[DATA SHOWN — start]
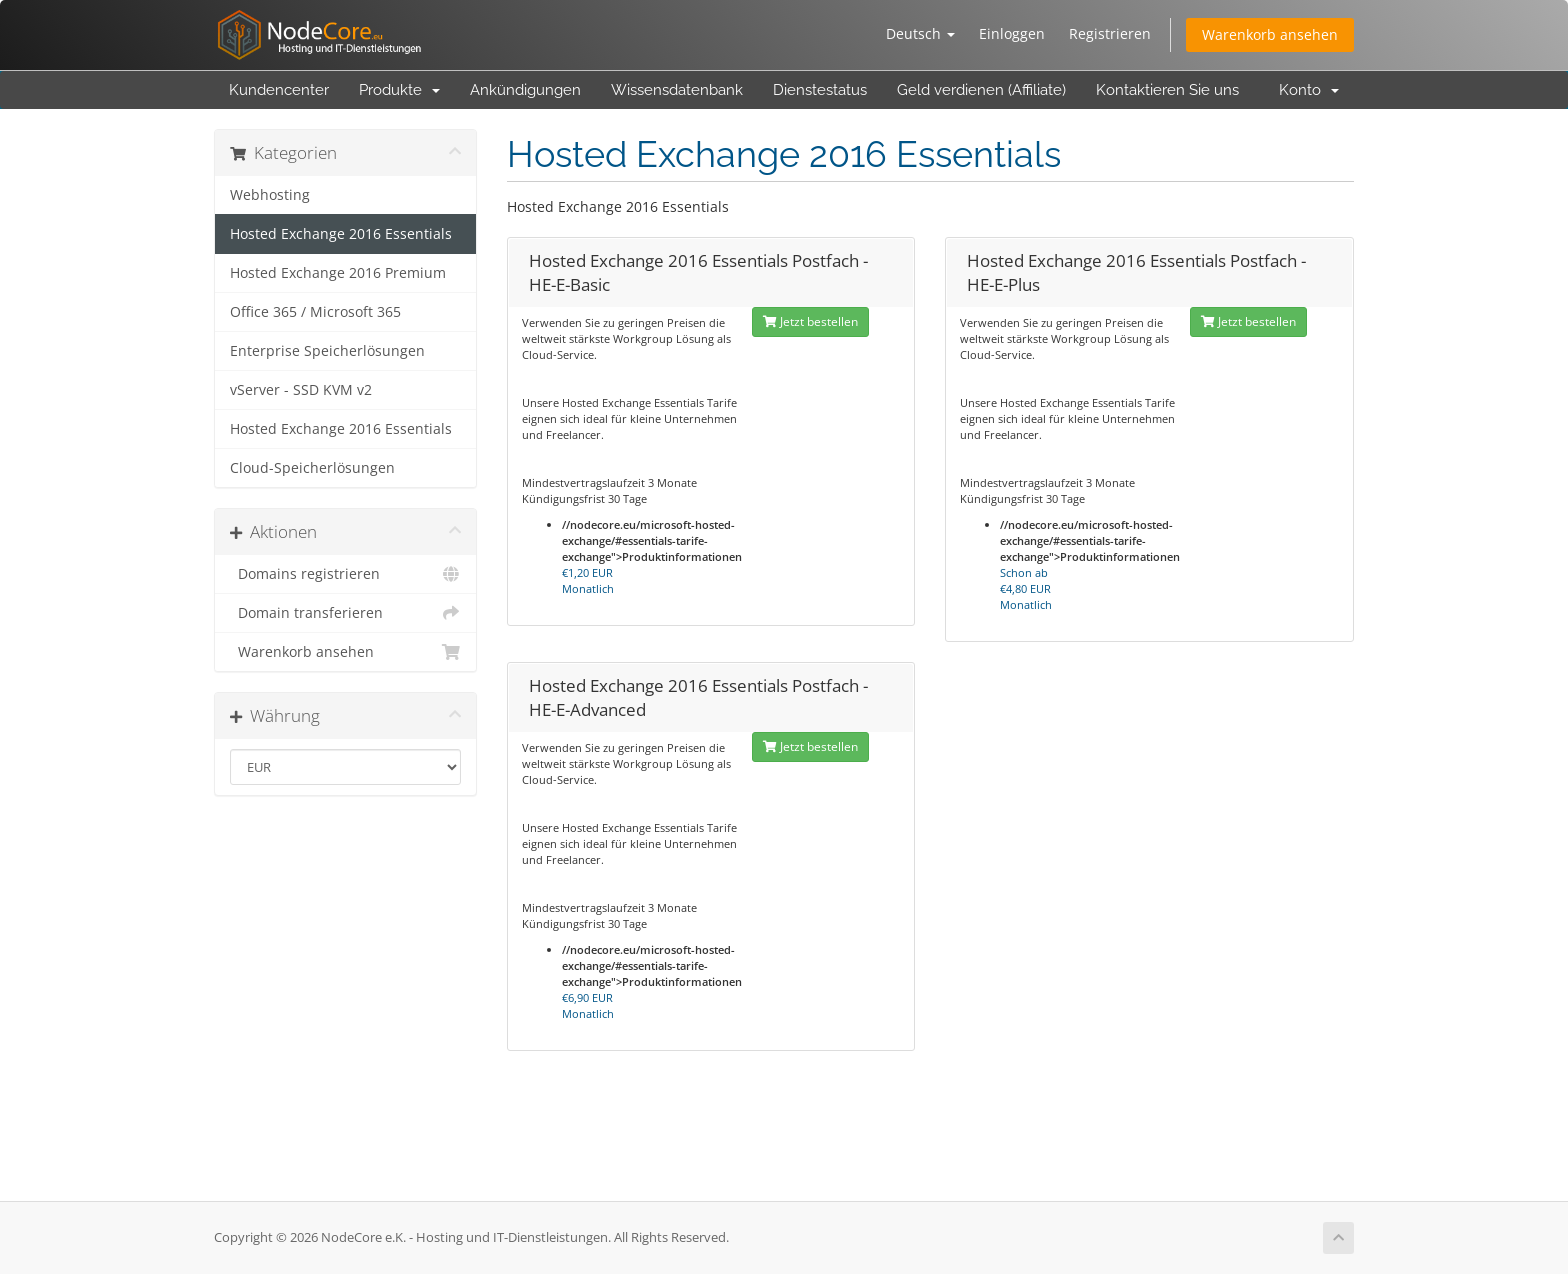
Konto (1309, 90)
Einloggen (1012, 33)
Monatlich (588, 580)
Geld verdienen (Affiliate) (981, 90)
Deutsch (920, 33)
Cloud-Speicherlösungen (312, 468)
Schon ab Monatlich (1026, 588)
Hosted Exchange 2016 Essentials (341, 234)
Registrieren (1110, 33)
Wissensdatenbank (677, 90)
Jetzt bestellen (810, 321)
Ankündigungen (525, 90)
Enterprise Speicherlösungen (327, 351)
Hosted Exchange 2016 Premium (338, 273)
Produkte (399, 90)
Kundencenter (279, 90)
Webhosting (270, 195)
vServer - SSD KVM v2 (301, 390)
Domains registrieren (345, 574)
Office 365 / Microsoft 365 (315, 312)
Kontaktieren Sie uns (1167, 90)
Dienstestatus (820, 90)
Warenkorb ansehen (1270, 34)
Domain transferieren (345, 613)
[DATA SHOWN — finish]
[DATA SHOWN — start]
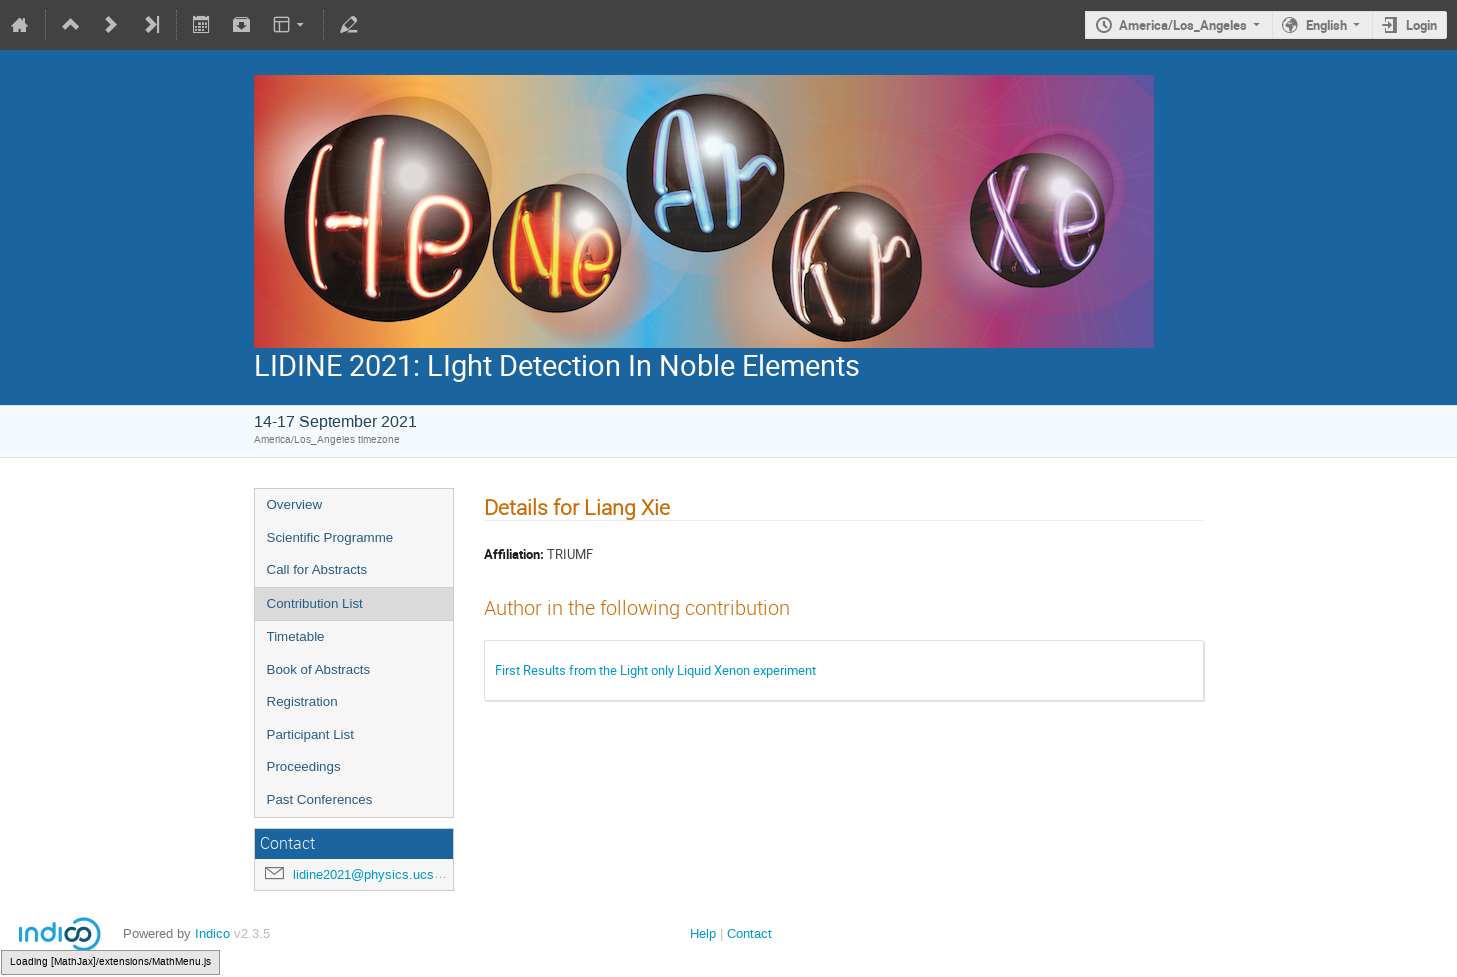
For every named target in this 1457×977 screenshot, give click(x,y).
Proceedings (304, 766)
[DATA SHOWN — finish]
• _AIM OF THE EXERCISE_
If a line in the material contains the word "Hosted", copy that line.

• _THE COMPLETED TASK_
Hosted Exchange 2016 Essentials (341, 234)
Hosted Exchange 2016 Premium (338, 273)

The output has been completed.